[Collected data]
+--
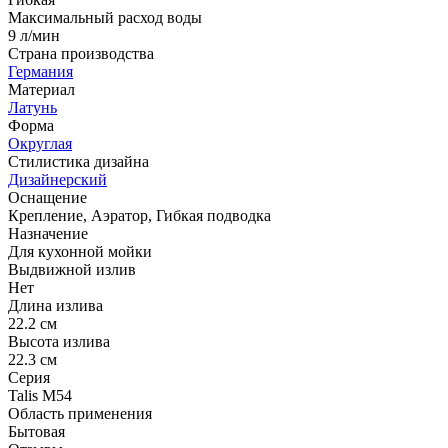
Максимальный расход воды
9 л/мин
Страна производства
Германия
Материал
Латунь
Форма
Округлая
Стилистика дизайна
Дизайнерский
Оснащение
Крепление, Аэратор, Гибкая подводка
Назначение
Для кухонной мойки
Выдвижной излив
Нет
Длина излива
22.2 см
Высота излива
22.3 см
Серия
Talis M54
Область применения
Бытовая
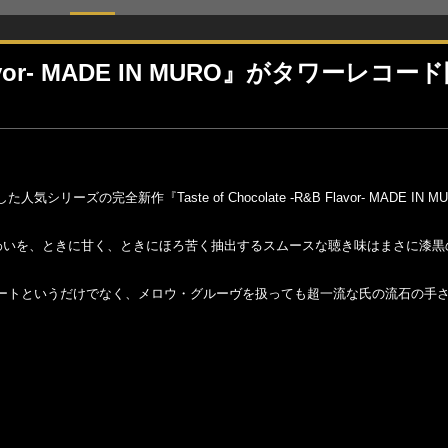
B Flavor- MADE IN MURO』がタワーレコー
の完全新作『Taste of Chocolate -R&B Flavor- MADE IN M
の味わいを、ときに甘く、ときにほろ苦く抽出するスムースな聴き味はまさに漆
ートというだけでなく、メロウ・グルーヴを扱っても超一流な氏の流石の手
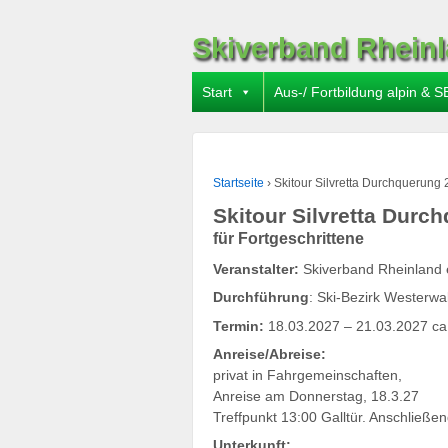
Skiverband Rheinl
Start
Aus-/ Fortbildung alpin & S
Startseite
›
Skitour Silvretta Durchquerung
Skitour Silvretta Durc
für Fortgeschrittene
Veranstalter:
Skiverband Rheinland 
Durchführung
: Ski-Bezirk Westerwa
Termin:
18.03.2027 – 21.03.2027 ca
Anreise/Abreise:
privat in Fahrgemeinschaften,
Anreise am Donnerstag, 18.3.27
Treffpunkt 13:00 Galltür. Anschließen
Unterkunft:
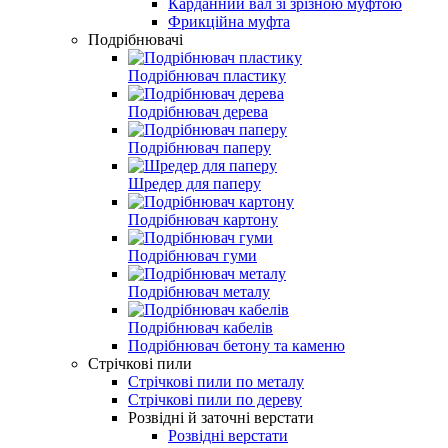
Карданний вал зі зрізною муфтою
Фрикційна муфта
Подрібнювачі
Подрібнювач пластику
Подрібнювач дерева
Подрібнювач паперу
Шредер для паперу
Подрібнювач картону
Подрібнювач гуми
Подрібнювач металу
Подрібнювач кабелів
Подрібнювач бетону та каменю
Стрічкові пили
Стрічкові пили по металу
Стрічкові пили по дереву
Розвідні й заточні верстати
Розвідні верстати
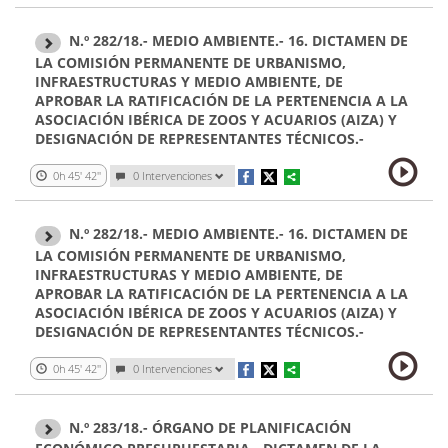
N.º 282/18.- MEDIO AMBIENTE.- 16. DICTAMEN DE
LA COMISIÓN PERMANENTE DE URBANISMO,
INFRAESTRUCTURAS Y MEDIO AMBIENTE, DE
APROBAR LA RATIFICACIÓN DE LA PERTENENCIA A LA
ASOCIACIÓN IBÉRICA DE ZOOS Y ACUARIOS (AIZA) Y
DESIGNACIÓN DE REPRESENTANTES TÉCNICOS.-
0h 45' 42''
0 Intervenciones
N.º 282/18.- MEDIO AMBIENTE.- 16. DICTAMEN DE
LA COMISIÓN PERMANENTE DE URBANISMO,
INFRAESTRUCTURAS Y MEDIO AMBIENTE, DE
APROBAR LA RATIFICACIÓN DE LA PERTENENCIA A LA
ASOCIACIÓN IBÉRICA DE ZOOS Y ACUARIOS (AIZA) Y
DESIGNACIÓN DE REPRESENTANTES TÉCNICOS.-
0h 45' 42''
0 Intervenciones
N.º 283/18.- ÓRGANO DE PLANIFICACIÓN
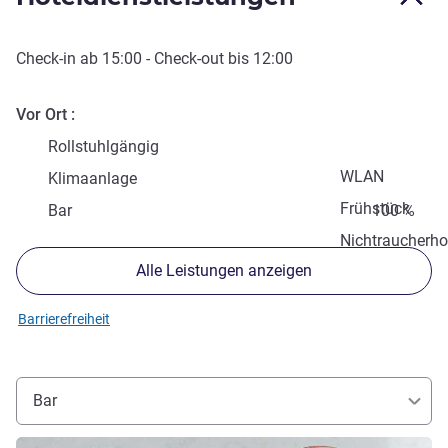
Check-in
ab
15:00
-
Check-out
bis
12:00
Vor Ort
Rollstuhlgängig
WLAN
Klimaanlage
Frühstück
Bar
100 %
Nichtraucherho
Alle Leistungen anzeigen
Barrierefreiheit
Bar
Details ansehen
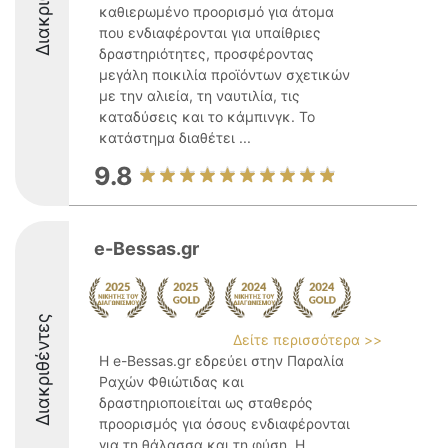
καθιερωμένο προορισμό για άτομα
που ενδιαφέρονται για υπαίθριες
δραστηριότητες, προσφέροντας
μεγάλη ποικιλία προϊόντων σχετικών
με την αλιεία, τη ναυτιλία, τις
καταδύσεις και το κάμπινγκ. Το
κατάστημα διαθέτει ...
9.8
e-Bessas.gr
Διακριθέντες
Δείτε περισσότερα >>
Η e-Bessas.gr εδρεύει στην Παραλία
Ραχών Φθιώτιδας και
δραστηριοποιείται ως σταθερός
προορισμός για όσους ενδιαφέρονται
για τη θάλασσα και τη φύση. Η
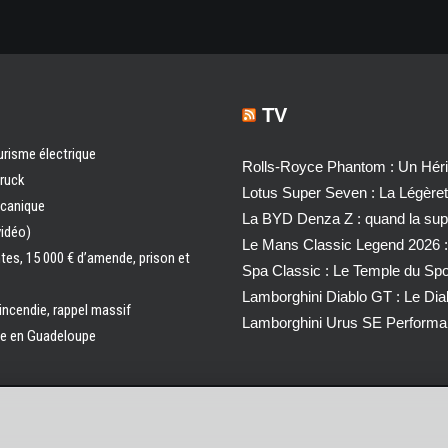
TV
urisme électrique
Rolls-Royce Phantom : Un Héri
truck
Lotus Super Seven : La Légère
écanique
La BYD Denza Z : quand la super
vidéo)
Le Mans Classic Legend 2026 :
ntes, 15 000 € d’amende, prison et
Spa Classic : Le Temple du Sp
Lamborghini Diablo GT : Le Di
 incendie, rappel massif
Lamborghini Urus SE Performa
ale en Guadeloupe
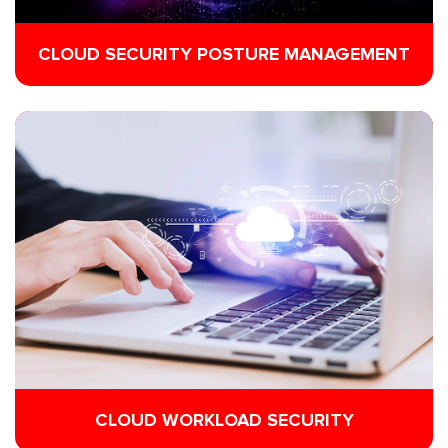
CLOUD SECURITY POSTURE MANAGEMENT
CLOUD WORKLOAD SECURITY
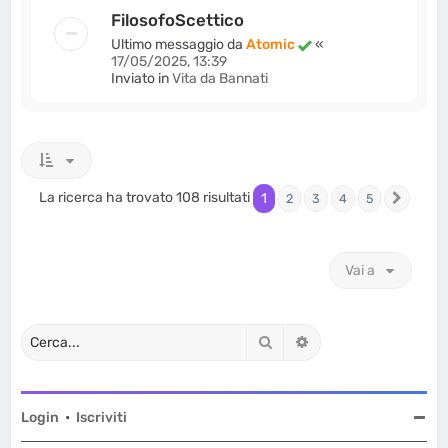
FilosofoScettico
Ultimo messaggio da
Atomic
«
17/05/2025, 13:39
Inviato in
Vita da Bannati
La ricerca ha trovato 108 risultati
1
2
3
4
5
Pross
Vai a
Cerca
Ricerca avanzata
Login
•
Iscriviti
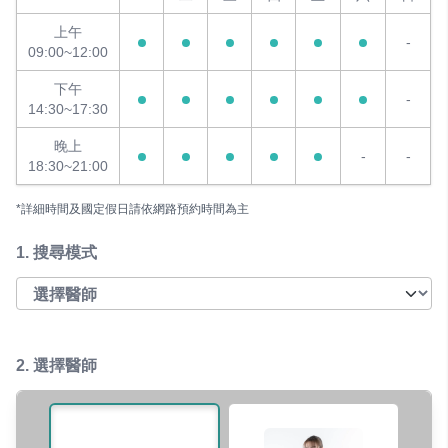
上午
-
09:00~12:00
下午
-
14:30~17:30
晚上
-
-
18:30~21:00
*詳細時間及國定假日請依網路預約時間為主
1.
搜尋模式
2. 選擇醫師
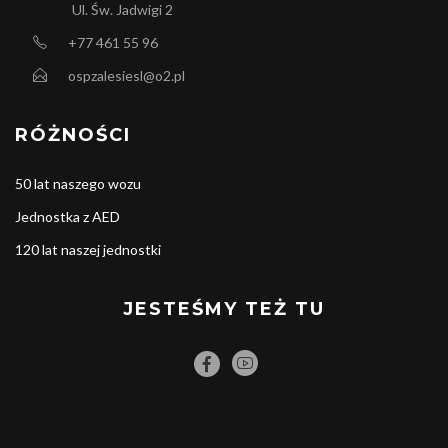
Ul. Św. Jadwigi 2
+77 461 55 96
ospzalesiesl@o2.pl
RÓŻNOŚCI
50 lat naszego wozu
Jednostka z AED
120 lat naszej jednostki
JESTEŚMY TEŻ TU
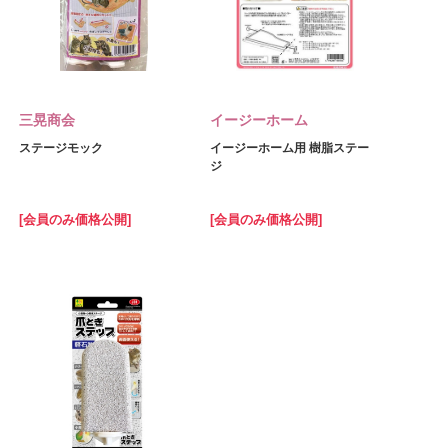
三晃商会
イージーホーム
ステージモック
イージーホーム用 樹脂ステー
ジ
[会員のみ価格公開]
[会員のみ価格公開]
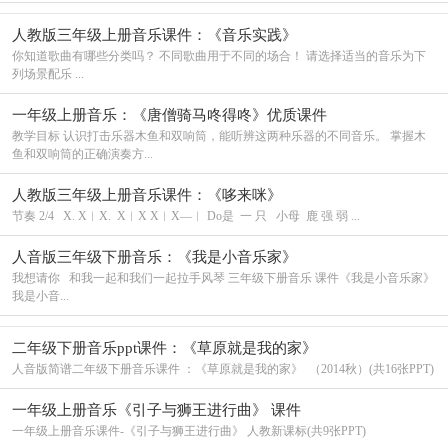
人教版三年级上册音乐课件：《音乐实践》
你知道歌曲有哪些分类吗？ 不同歌曲用于不同的场合！ 请选择适当的音乐为下
列场景配乐 ...
一年级上册音乐：《唐僧骑马咚得咚》优质课件
教学目标 认识打击乐器木鱼和双响筒，能听辨这两种乐器的不同音乐。 掌握木
鱼和双响筒的正确演奏方...
人教版三年级上册音乐课件：《哆来咪》
节奏 2/4 X. X︱X. X︱X X︱X—︱ Do是 一 只 小母 鹿 强 弱 ...
人音版三年级下册音乐：《我是小音乐家》
我想请你 和我一起和我们一起拉手风琴 三年级下册音乐 课件《我是小音乐家》
我是小音...
二年级下册音乐ppt课件：《草原就是我的家》
人音版简谱二年级下册音乐课件 ：《草原就是我的家》 （2014秋）(共16张PPT)
一年级上册音乐《引子与狮王进行曲》 课件
一年级上册音乐课件-《引子与狮王进行曲》 人教新课标(共9张PPT)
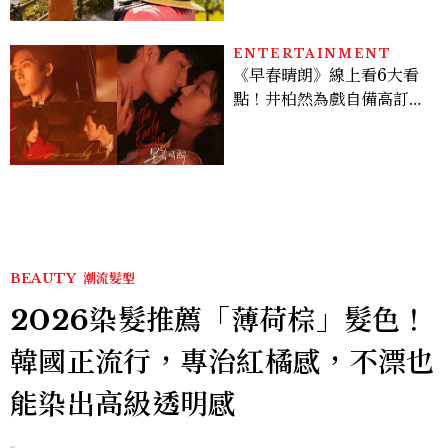
ENTERTAINMENT
《早春晴朗》線上看6大看
點！井柏然為戲自備高訂，
孫千苦等地下戀轉正，雨夜
激吻獲讚慾感天花板
BEAUTY
潮流髮型
2026染髮推薦「薄荷棕」髮色！
韓國正流行，專治紅橘感，不漂也
能染出高級透明感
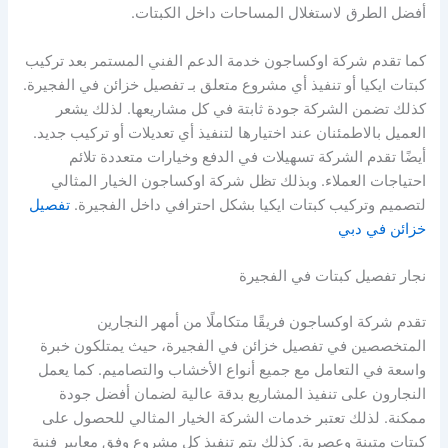
أفضل الطرق لاستغلال المساحات داخل الكبتات.
كما تقدم شركة اوكساجون خدمة الدعم الفني المستمر بعد تركيب
كبتات ايكيا أو تنفيذ أي مشروع متعلق بـ تفصيل خزائن في الفجيرة.
كذلك تضمن الشركة جودة ثابتة في كل مشاريعها. لذلك يشعر
العميل بالاطمئنان عند اختيارها لتنفيذ أي تعديلات أو تركيب جديد.
أيضًا تقدم الشركة تسهيلات في الدفع وخيارات متعددة تلائم
احتياجات العملاء. وبذلك تظل شركة اوكساجون الخيار المثالي
لتصميم وتركيب كبتات ايكيا بشكل احترافي داخل الفجيرة.
تفصيل
خزائن في دبي
نجار تفصيل كبتات في الفجيرة
تقدم شركة اوكساجون فريقًا متكاملًا من أمهر النجارين
المتخصصين في تفصيل خزائن في الفجيرة، حيث يمتلكون خبرة
واسعة في التعامل مع جميع أنواع الأخشاب والتصاميم. كما يعمل
النجارون على تنفيذ المشاريع بدقة عالية لضمان أفضل جودة
ممكنة. لذلك تعتبر خدمات الشركة الخيار المثالي للحصول على
كبتات متينة وعصرية. كذلك يتم تنفيذ كل مشروع وفق معايير فنية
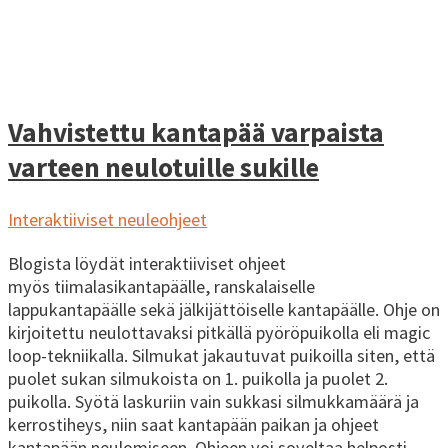
Vahvistettu kantapää varpaista
varteen neulotuille sukille
Interaktiiviset neuleohjeet
Blogista löydät interaktiiviset ohjeet
myös tiimalasikantapäälle, ranskalaiselle
lappukantapäälle sekä jälkijättöiselle kantapäälle. Ohje on
kirjoitettu neulottavaksi pitkällä pyöröpuikolla eli magic
loop-tekniikalla. Silmukat jakautuvat puikoilla siten, että
puolet sukan silmukoista on 1. puikolla ja puolet 2.
puikolla. Syötä laskuriin vain sukkasi silmukkamäärä ja
kerrostiheys, niin saat kantapään paikan ja ohjeet
kantapään neulomiseen. Ohjeen voi soveltaa helposti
+--
**WHAT THE TASK REQUIRES**.
What is needed is the exact run of lines from the start of the data through the line with "Ραχών Φθιώτιδας και", both ends included, minus the pictures.

**RESULT**.
Максимальный расход воды
9 л/мин
Страна производства
Германия
Материал
Латунь
Форма
Округлая
Стилистика дизайна
Дизайнерский
Оснащение
Крепление, Аэратор, Гибкая подводка
Назначение
Для кухонной мойки
Выдвижной излив
Нет
Длина излива
22.2 см
Высота излива
22.3 см
Серия
Talis M54
Область применения
Бытовая
B Flavor- MADE IN MURO』がタワーレコー
の完全新作『Taste of Chocolate -R&B Flavor- MADE IN M
の味わいを、ときに甘く、ときにほろ苦く抽出するスムースな聴き味はまさに漆
ートというだけでなく、メロウ・グルーヴを扱っても超一流な氏の流石の手
Skiverband Rheinl
Start
Aus-/ Fortbildung alpin & S
Startseite
›
Skitour Silvretta Durchquerung
Skitour Silvretta Durc
für Fortgeschrittene
Veranstalter:
Skiverband Rheinland 
Durchführung
: Ski-Bezirk Westerwa
Termin:
18.03.2027 – 21.03.2027 ca
Anreise/Abreise:
privat in Fahrgemeinschaften,
Anreise am Donnerstag, 18.3.27
Treffpunkt 13:00 Galltür. Anschließen
Unterkunft:
Карданний вал зі зрізною муфтою
Фрикційна муфта
Подрібнювачі
Подрібнювач пластику
Подрібнювач дерева
Подрібнювач паперу
Шредер для паперу
Подрібнювач картону
Подрібнювач гуми
Подрібнювач металу
Подрібнювач кабелів
Подрібнювач бетону та каменю
Стрічкові пили
Стрічкові пили по металу
Стрічкові пили по дереву
Розвідні й заточні верстати
Розвідні верстати
N.º 282/18.- MEDIO AMBIENTE.- 16. DICTAMEN DE
LA COMISIÓN PERMANENTE DE URBANISMO,
INFRAESTRUCTURAS Y MEDIO AMBIENTE, DE
APROBAR LA RATIFICACIÓN DE LA PERTENENCIA A LA
ASOCIACIÓN IBÉRICA DE ZOOS Y ACUARIOS (AIZA) Y
DESIGNACIÓN DE REPRESENTANTES TÉCNICOS.-
0h 45' 42''
0 Intervenciones
N.º 282/18.- MEDIO AMBIENTE.- 16. DICTAMEN DE
LA COMISIÓN PERMANENTE DE URBANISMO,
INFRAESTRUCTURAS Y MEDIO AMBIENTE, DE
APROBAR LA RATIFICACIÓN DE LA PERTENENCIA A LA
ASOCIACIÓN IBÉRICA DE ZOOS Y ACUARIOS (AIZA) Y
DESIGNACIÓN DE REPRESENTANTES TÉCNICOS.-
0h 45' 42''
0 Intervenciones
N.º 283/18.- ÓRGANO DE PLANIFICACIÓN
Check-in
ab
15:00
-
Check-out
bis
12:00
Vor Ort
Rollstuhlgängig
WLAN
Klimaanlage
Frühstück
Bar
100 %
Nichtraucherho
Alle Leistungen anzeigen
Barrierefreiheit
Bar
Details ansehen
καθιερωμένο προορισμό για άτομα
που ενδιαφέρονται για υπαίθριες
δραστηριότητες, προσφέροντας
μεγάλη ποικιλία προϊόντων σχετικών
με την αλιεία, τη ναυτιλία, τις
καταδύσεις και το κάμπινγκ. Το
κατάστημα διαθέτει ...
9.8
e-Bessas.gr
Διακριθέντες
Δείτε περισσότερα >>
Η e-Bessas.gr εδρεύει στην Παραλία
Ραχών Φθιώτιδας και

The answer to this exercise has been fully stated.